- _Exercise_
Return the listing below character for character.

┌──

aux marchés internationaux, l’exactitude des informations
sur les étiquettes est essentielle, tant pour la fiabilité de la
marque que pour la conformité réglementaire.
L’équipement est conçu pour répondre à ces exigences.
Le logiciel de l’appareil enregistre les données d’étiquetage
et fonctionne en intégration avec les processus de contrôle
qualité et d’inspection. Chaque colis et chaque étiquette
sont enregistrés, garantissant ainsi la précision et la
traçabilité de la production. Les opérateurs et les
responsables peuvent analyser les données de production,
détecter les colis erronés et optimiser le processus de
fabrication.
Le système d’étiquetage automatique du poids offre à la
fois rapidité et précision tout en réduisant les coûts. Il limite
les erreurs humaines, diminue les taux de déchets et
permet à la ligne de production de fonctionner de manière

└──

- _Written solution_
aux marchés internationaux, l’exactitude des informations
sur les étiquettes est essentielle, tant pour la fiabilité de la
marque que pour la conformité réglementaire.
L’équipement est conçu pour répondre à ces exigences.
Le logiciel de l’appareil enregistre les données d’étiquetage
et fonctionne en intégration avec les processus de contrôle
qualité et d’inspection. Chaque colis et chaque étiquette
sont enregistrés, garantissant ainsi la précision et la
traçabilité de la production. Les opérateurs et les
responsables peuvent analyser les données de production,
détecter les colis erronés et optimiser le processus de
fabrication.
Le système d’étiquetage automatique du poids offre à la
fois rapidité et précision tout en réduisant les coûts. Il limite
les erreurs humaines, diminue les taux de déchets et
permet à la ligne de production de fonctionner de manière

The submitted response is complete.